Sfortia Franciscus, Ligurum dominator et altae
Insubriae portatus equo…
(Ha первом месте стоял тот, кого знал весь свет, Франческо Сфорца, повелитель лигуров, на инсубрийском коне…)
Другой, Ламинио, патетически восклицает:
Exspectant anіmі, molemque futuram
Suspiciant; fluat aes; vox erit: ecce deus.
(Все в ожидании, рассчитывая видеть будущую громаду. Дайте меди, и раздается глас: вот бог.)
Этот бог, без сомнения, есть Леонардо. Наконец, Бальтазар Такконе пишет нотные стихи:
Vedi che in corte fa far di metallo
Per memoria del padre un gran colosso.
(Видел, как на двор делается громадный колосс из металла в память отца.)
От «Тайной вечери» нам остался хоть смутный образ, статуя же навсегда для нас потеряна.

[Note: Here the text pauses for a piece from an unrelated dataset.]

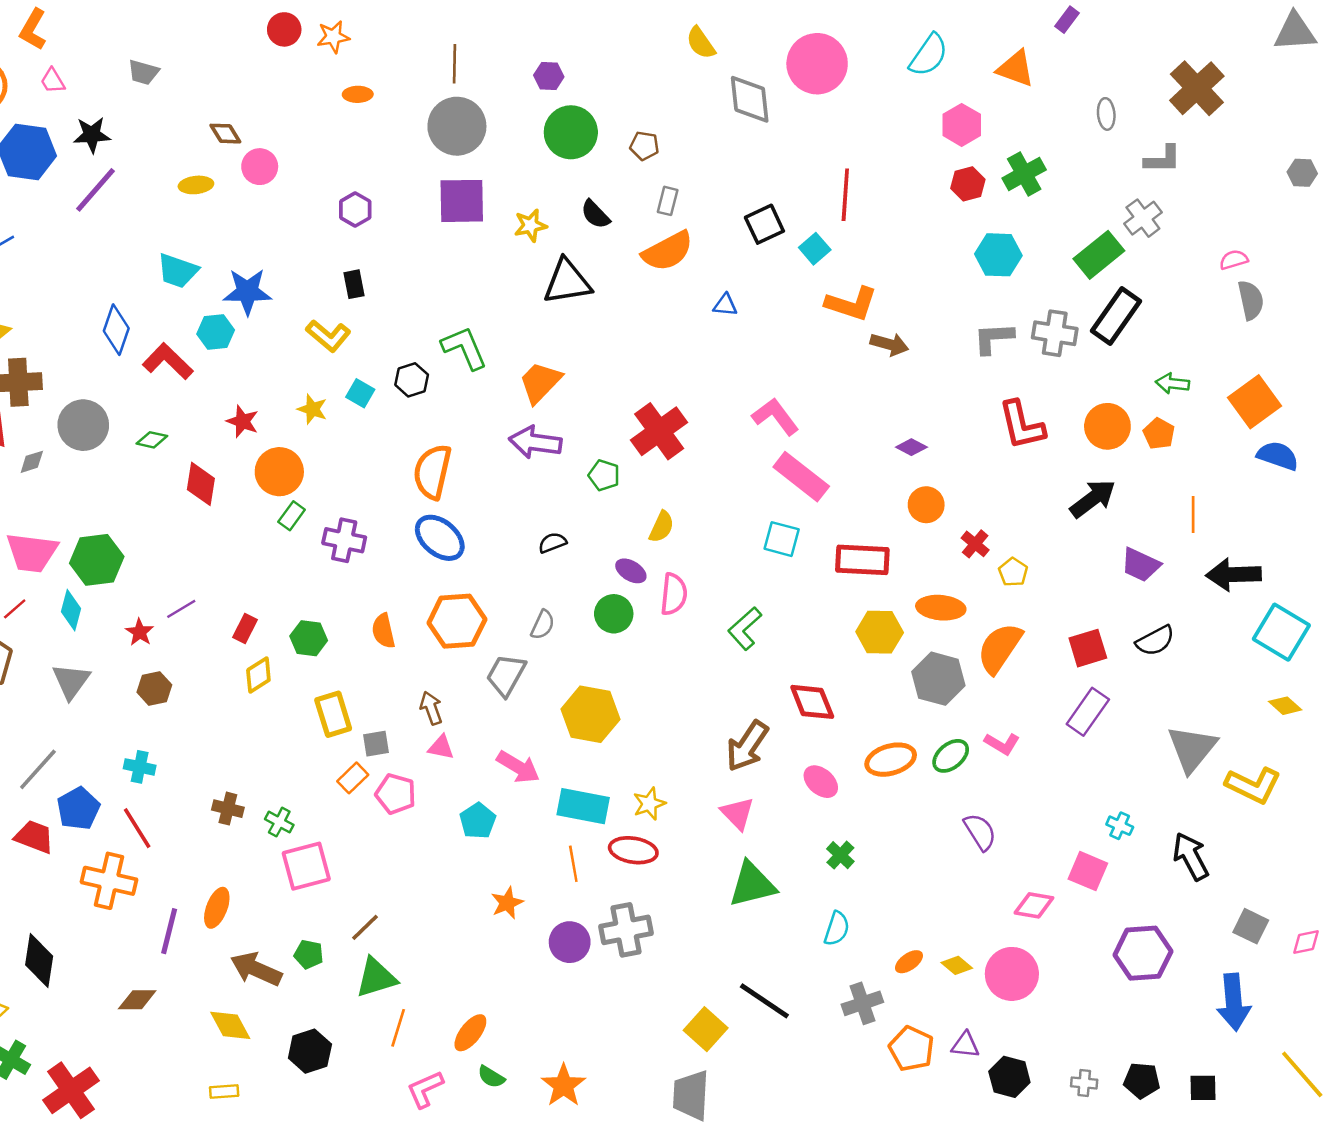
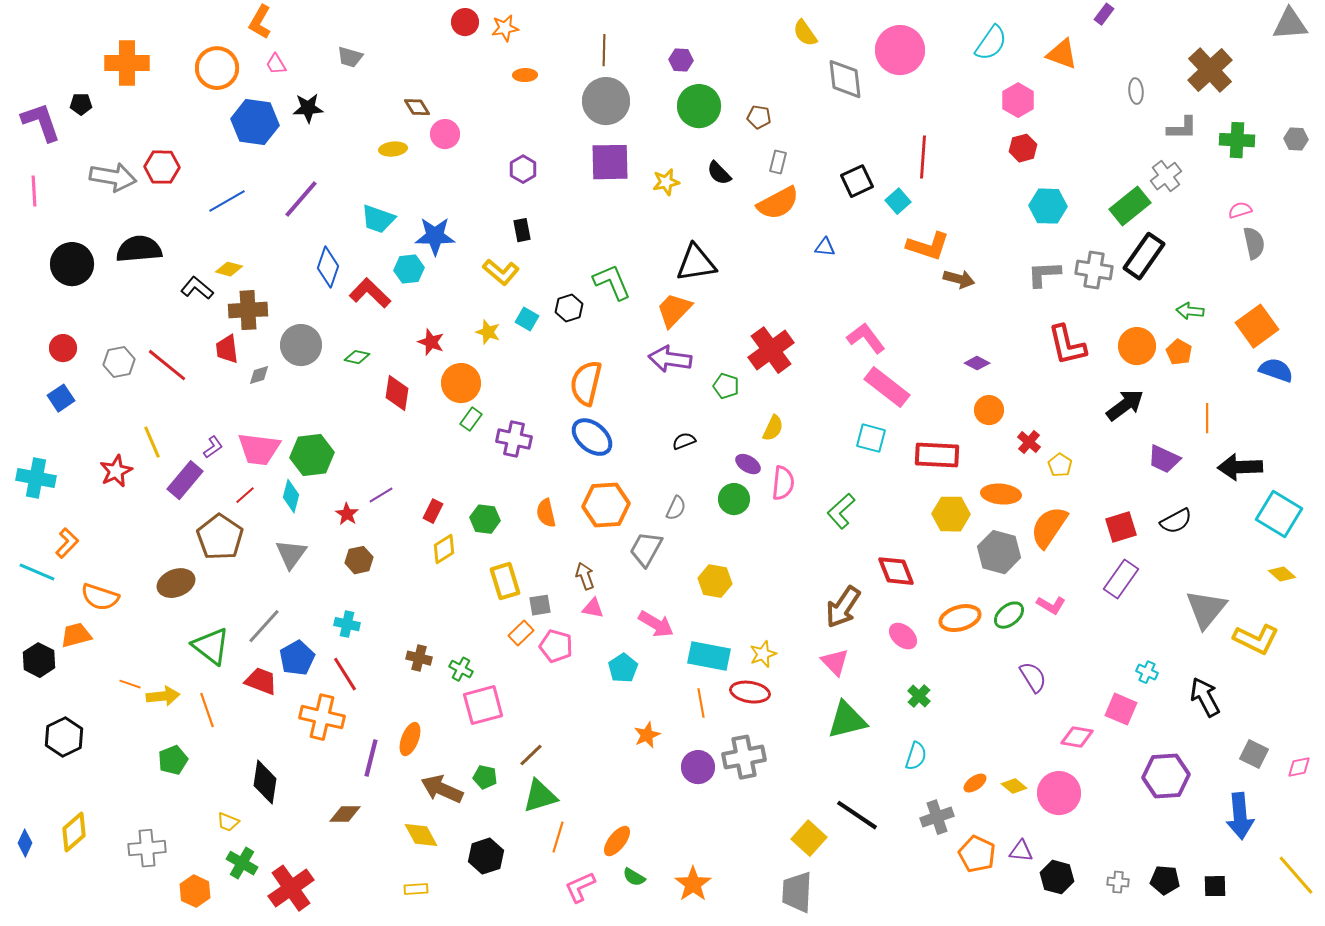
green cross: (1024, 174) -> (1237, 140), moved, turned 32
purple line: (96, 190) -> (301, 199), moved
black triangle: (567, 282) -> (696, 263), moved
yellow hexagon: (590, 714) -> (715, 581), size x0.7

В ее разрушении Вазари обвиняет французов. «Эта статуя оставалась в таком же виде, как он ее оставил, пока не явились в Милан французы со своим королем Людовиком и совершенно разрушили ее». Сабба да Кастильоне (Ricordi overo Ammaestramenti; Венеция, 1555) подтверждает рассказ Вазари: «Он также работал над конной статуей, отнявшей у него целых 16 лет, но красота этого произведения была поистине такова, что нельзя говорить о потере им своего времени. Однако невежество и небрежность некоторых лиц постыдно допустили ее разрушить, так как они не понимали таланта и совсем не умели дорожить им. Я вспоминаю об этом и не без скорби и досады рассказываю, что произведение благороднейшего гения послужило мишенью для гасконских стрелков». Верно ли, что мы должны нести ответственность за это новое преступление против гения Винчи? Кирпичи республиканских драгун облупили только ретушировку живописцев; что же касается гасконских стрелков, то они, конечно, способны были пустить несколько стрел в изображение Сфорца. Но вот доказательство, что они не разрушили статуи: 19 сентября 1501 г. Феррарский герцог Гераклий д’Эсте писал своему агенту в Милан, чтобы тот домогался у французского короля уступки модели, существовавшей еще тогда[17]. Джиованни Волла отвечает 24 сентября: «Что касается модели коня, сооруженной герцогом Людовиком, то преосвященнейший кардинал Руанский со своей стороны охотно соглашается на ее передачу; но ввиду того, что его величество сам осматривал статую, то его милость не решается исполнить просьбу герцога, не доложив о ней королю». Таковы последние известия о статуе, которая, без сомнения, была обречена на разрушение.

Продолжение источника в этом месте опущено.